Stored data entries
..........
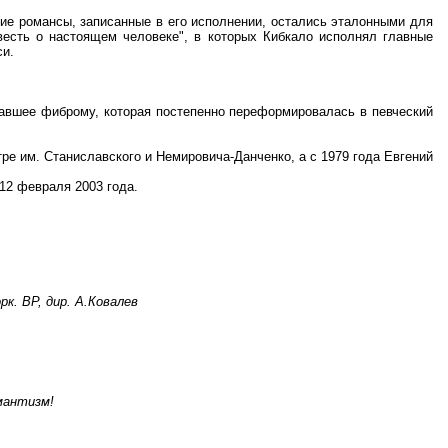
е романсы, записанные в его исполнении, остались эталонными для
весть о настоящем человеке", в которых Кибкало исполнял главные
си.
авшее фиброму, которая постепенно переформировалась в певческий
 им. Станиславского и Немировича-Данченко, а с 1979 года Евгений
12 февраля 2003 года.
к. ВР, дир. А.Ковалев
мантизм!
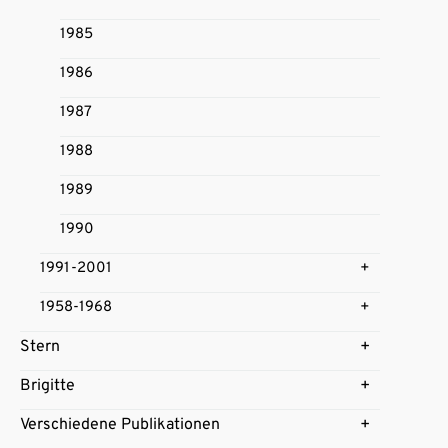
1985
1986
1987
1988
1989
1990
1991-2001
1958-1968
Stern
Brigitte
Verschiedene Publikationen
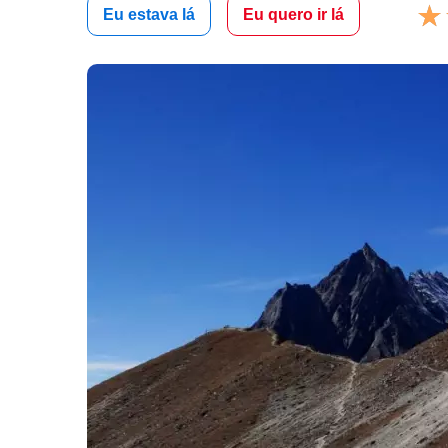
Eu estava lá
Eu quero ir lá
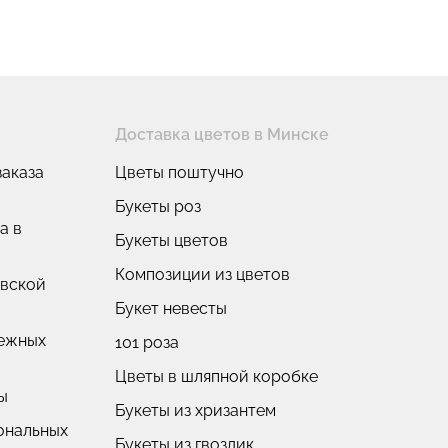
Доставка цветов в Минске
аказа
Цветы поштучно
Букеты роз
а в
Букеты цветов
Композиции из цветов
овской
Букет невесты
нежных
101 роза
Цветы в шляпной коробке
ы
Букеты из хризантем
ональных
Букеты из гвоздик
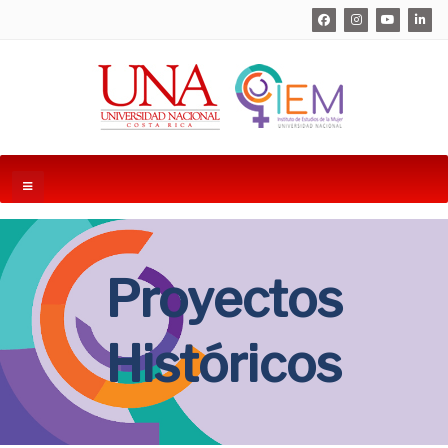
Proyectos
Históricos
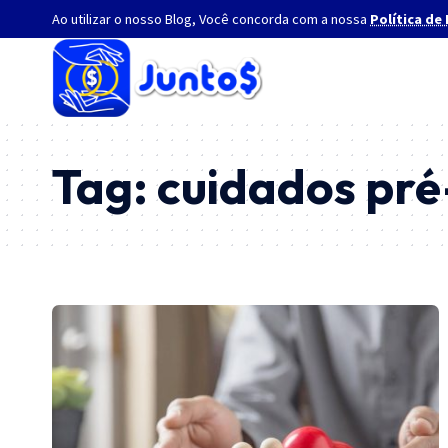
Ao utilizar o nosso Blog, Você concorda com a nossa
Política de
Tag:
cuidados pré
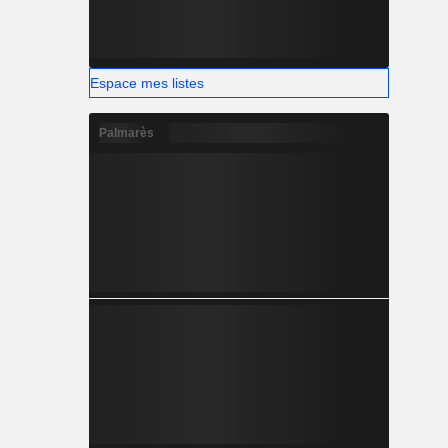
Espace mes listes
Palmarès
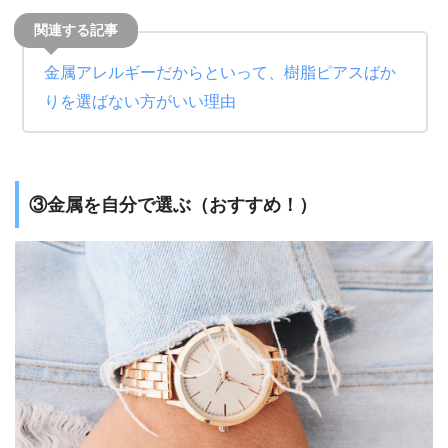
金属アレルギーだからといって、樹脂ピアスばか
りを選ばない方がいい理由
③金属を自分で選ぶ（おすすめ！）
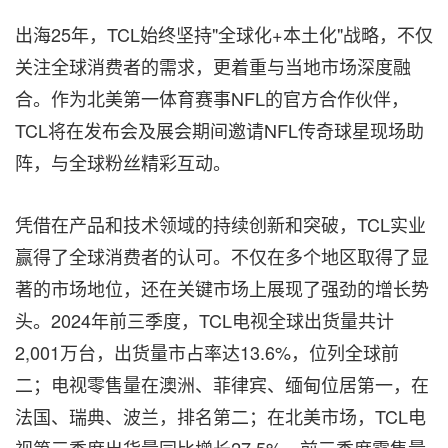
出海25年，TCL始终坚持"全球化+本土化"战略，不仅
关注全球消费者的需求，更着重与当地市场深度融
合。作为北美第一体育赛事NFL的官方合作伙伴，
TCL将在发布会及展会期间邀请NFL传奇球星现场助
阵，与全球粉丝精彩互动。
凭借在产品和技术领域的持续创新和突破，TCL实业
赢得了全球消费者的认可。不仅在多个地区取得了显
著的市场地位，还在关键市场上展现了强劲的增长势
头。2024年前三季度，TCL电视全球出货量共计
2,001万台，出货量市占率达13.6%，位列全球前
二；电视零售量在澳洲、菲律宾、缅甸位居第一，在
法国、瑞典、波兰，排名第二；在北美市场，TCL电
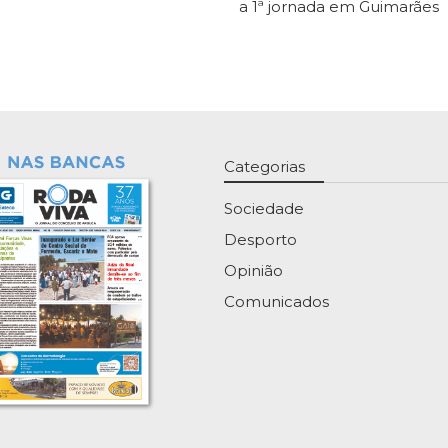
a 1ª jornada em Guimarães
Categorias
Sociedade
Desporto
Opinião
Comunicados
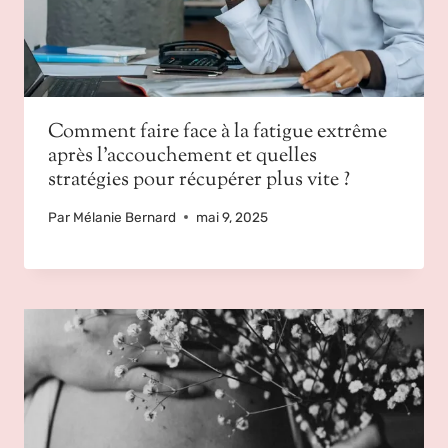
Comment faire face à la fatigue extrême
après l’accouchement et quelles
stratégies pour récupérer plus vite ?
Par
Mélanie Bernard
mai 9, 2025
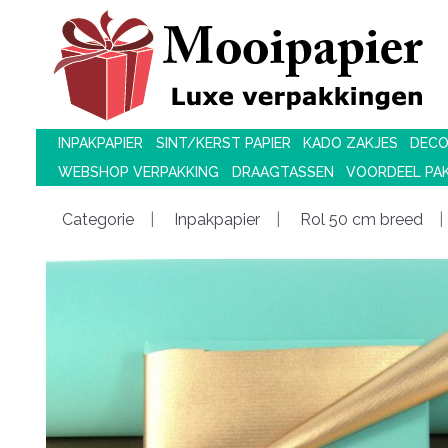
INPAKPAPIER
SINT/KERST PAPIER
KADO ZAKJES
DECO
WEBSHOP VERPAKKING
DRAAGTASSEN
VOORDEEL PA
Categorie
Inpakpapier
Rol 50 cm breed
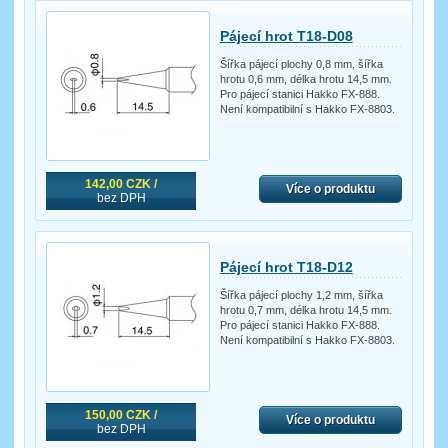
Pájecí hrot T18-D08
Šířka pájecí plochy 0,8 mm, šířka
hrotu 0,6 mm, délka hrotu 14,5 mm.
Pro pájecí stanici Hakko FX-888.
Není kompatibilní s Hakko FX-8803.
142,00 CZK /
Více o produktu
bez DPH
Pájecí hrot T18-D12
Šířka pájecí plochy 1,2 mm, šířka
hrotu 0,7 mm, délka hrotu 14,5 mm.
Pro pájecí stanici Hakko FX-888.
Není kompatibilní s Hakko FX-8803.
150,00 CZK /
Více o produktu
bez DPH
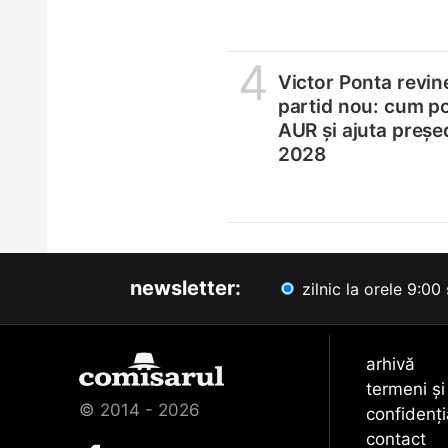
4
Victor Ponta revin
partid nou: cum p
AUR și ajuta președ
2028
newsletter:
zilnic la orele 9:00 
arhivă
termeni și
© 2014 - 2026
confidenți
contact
..........
**To do**
Copy out every line in the records where the word "цветов" is found.

**Answer to this exercise**
Доставка цветов в Минске
Букеты цветов
Композиции из цветов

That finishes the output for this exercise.